Copy every entry verbatim and skip the pictures.

- [DATA SHOWN]
^^^^

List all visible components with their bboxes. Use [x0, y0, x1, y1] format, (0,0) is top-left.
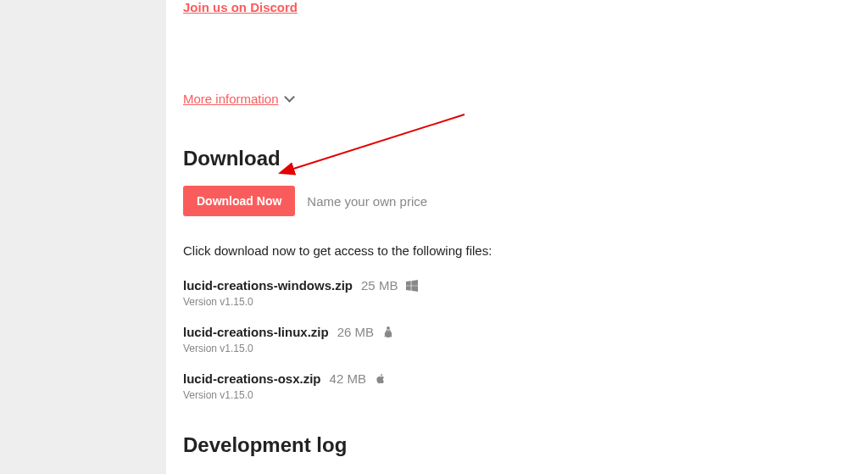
download-instruction: Click download now to get access to the …	[183, 243, 868, 258]
file-size: 25 MB	[361, 278, 398, 293]
price-text: Name your own price	[307, 194, 427, 209]
file-size: 26 MB	[337, 325, 374, 339]
download-now-button[interactable]: Download Now	[183, 186, 295, 216]
file-name[interactable]: lucid-creations-osx.zip	[183, 371, 321, 386]
discord-link[interactable]: Join us on Discord	[183, 0, 298, 14]
more-info-toggle[interactable]: More information	[183, 92, 868, 106]
file-name[interactable]: lucid-creations-windows.zip	[183, 278, 353, 293]
apple-icon	[375, 373, 387, 385]
download-heading: Download	[183, 147, 868, 170]
linux-icon	[382, 326, 394, 338]
file-item: lucid-creations-linux.zip 26 MB Version …	[183, 325, 868, 354]
file-item: lucid-creations-osx.zip 42 MB Version v1…	[183, 371, 868, 401]
file-name[interactable]: lucid-creations-linux.zip	[183, 325, 329, 339]
file-item: lucid-creations-windows.zip 25 MB Versio…	[183, 278, 868, 308]
windows-icon	[406, 280, 418, 292]
more-info-label: More information	[183, 92, 279, 106]
file-version: Version v1.15.0	[183, 296, 868, 308]
devlog-heading: Development log	[183, 433, 868, 457]
chevron-down-icon	[286, 95, 294, 103]
file-version: Version v1.15.0	[183, 343, 868, 354]
file-size: 42 MB	[330, 371, 366, 386]
file-version: Version v1.15.0	[183, 389, 868, 401]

^^^^

- [RESULT OF THIS TASK]
List all visible components with their bboxes. Use [x0, y0, x1, y1] format, (0,0) is top-left.
download-instruction: Click download now to get access to the …	[183, 243, 868, 258]
file-size: 25 MB	[361, 278, 398, 293]
price-text: Name your own price	[307, 194, 427, 209]
file-size: 26 MB	[337, 325, 374, 339]
download-now-button[interactable]: Download Now	[183, 186, 295, 216]
file-name[interactable]: lucid-creations-osx.zip	[183, 371, 321, 386]
discord-link[interactable]: Join us on Discord	[183, 0, 298, 14]
more-info-toggle[interactable]: More information	[183, 92, 868, 106]
file-name[interactable]: lucid-creations-windows.zip	[183, 278, 353, 293]
apple-icon	[375, 373, 387, 385]
download-heading: Download	[183, 147, 868, 170]
linux-icon	[382, 326, 394, 338]
file-item: lucid-creations-linux.zip 26 MB Version …	[183, 325, 868, 354]
file-item: lucid-creations-osx.zip 42 MB Version v1…	[183, 371, 868, 401]
file-name[interactable]: lucid-creations-linux.zip	[183, 325, 329, 339]
file-item: lucid-creations-windows.zip 25 MB Versio…	[183, 278, 868, 308]
windows-icon	[406, 280, 418, 292]
more-info-label: More information	[183, 92, 279, 106]
file-version: Version v1.15.0	[183, 296, 868, 308]
devlog-heading: Development log	[183, 433, 868, 457]
chevron-down-icon	[286, 95, 294, 103]
file-version: Version v1.15.0	[183, 343, 868, 354]
file-size: 42 MB	[330, 371, 366, 386]
file-version: Version v1.15.0	[183, 389, 868, 401]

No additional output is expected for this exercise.